Each entry is to be given again precisely, and no picture may be carried over.

---------- Extracted material ----------

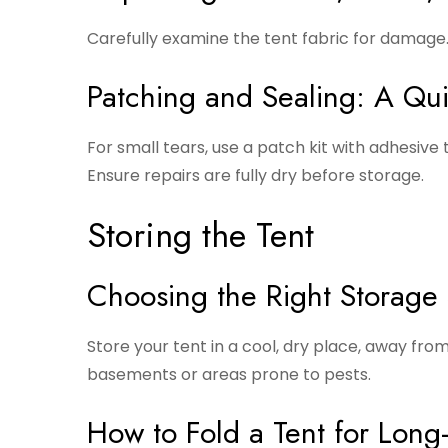
Carefully examine the tent fabric for damage
Patching and Sealing: A Qu
For small tears, use a patch kit with adhesiv
Ensure repairs are fully dry before storage.
Storing the Tent
Choosing the Right Storage
Store your tent in a cool, dry place, away fr
basements or areas prone to pests.
How to Fold a Tent for Long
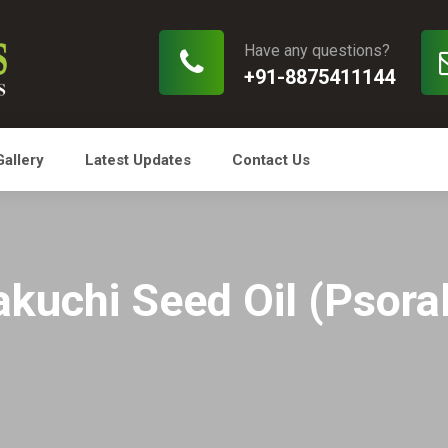
Have any questions?
+91-8875411144
Gallery
Latest Updates
Contact Us
kuchi Seed Oil (Psoral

----------

Result of this task:
Carefully examine the tent fabric for damage
Patching and Sealing: A Qu
For small tears, use a patch kit with adhesiv
Ensure repairs are fully dry before storage.
Storing the Tent
Choosing the Right Storage
Store your tent in a cool, dry place, away fr
basements or areas prone to pests.
How to Fold a Tent for Long
Have any questions?
+91-8875411144
Gallery
Latest Updates
Contact Us
kuchi Seed Oil (Psoral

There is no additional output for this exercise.